§ Problem details: Should any entry include an image, skip the image and copy the entry exactly.

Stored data
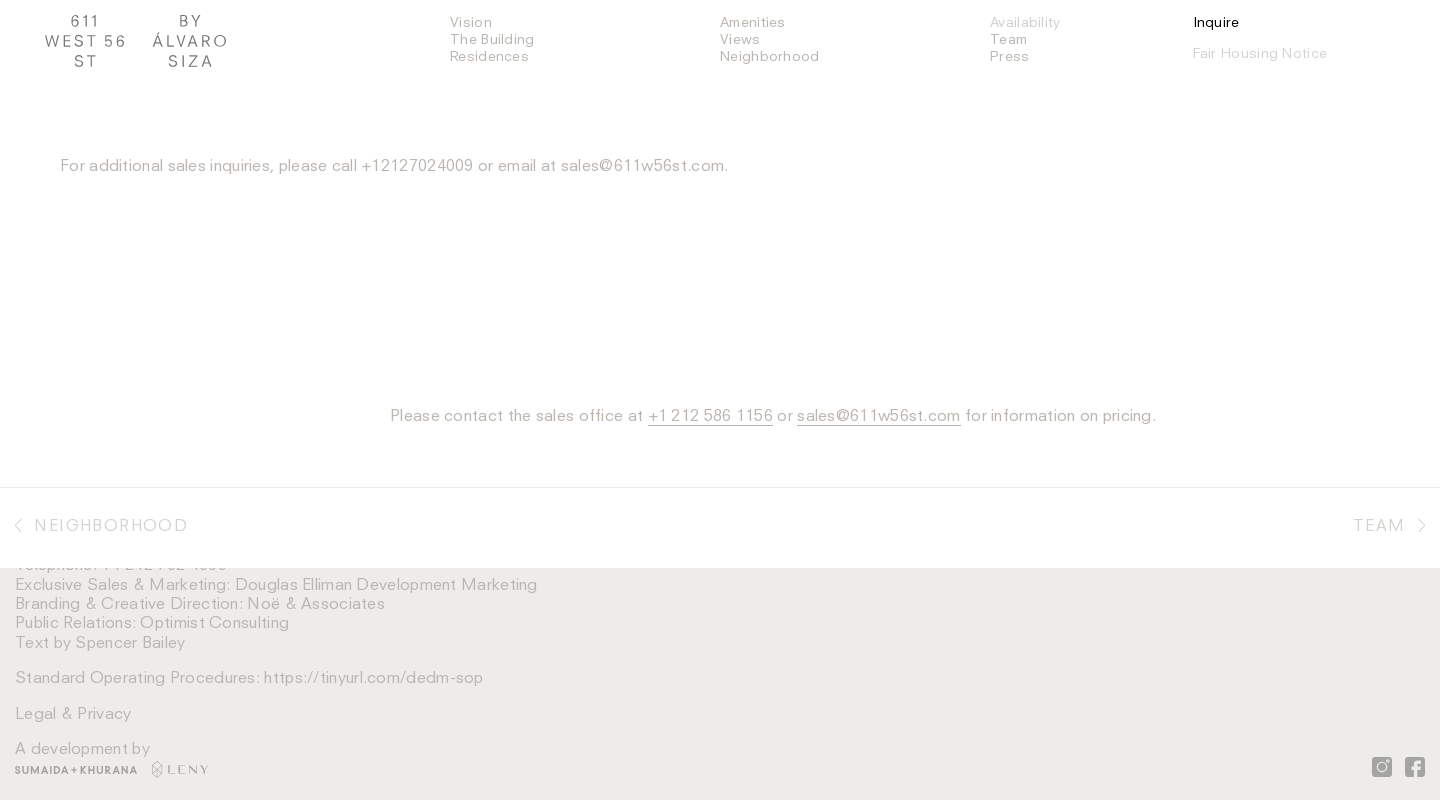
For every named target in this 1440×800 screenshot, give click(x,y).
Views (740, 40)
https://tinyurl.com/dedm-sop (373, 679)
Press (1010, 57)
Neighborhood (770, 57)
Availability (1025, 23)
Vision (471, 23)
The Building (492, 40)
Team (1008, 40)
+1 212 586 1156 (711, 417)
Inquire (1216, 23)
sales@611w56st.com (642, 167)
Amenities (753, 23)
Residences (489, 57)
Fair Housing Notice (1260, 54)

§ Response for this exercise:
For every named target in this 1440×800 screenshot, give click(x,y).
Views (740, 40)
https://tinyurl.com/dedm-sop (373, 679)
Press (1010, 57)
Neighborhood (770, 57)
Availability (1025, 23)
Vision (471, 23)
The Building (492, 40)
Team (1008, 40)
+1 212 586 1156 (711, 417)
Inquire (1216, 23)
sales@611w56st.com (642, 167)
Amenities (753, 23)
Residences (489, 57)
Fair Housing Notice (1260, 54)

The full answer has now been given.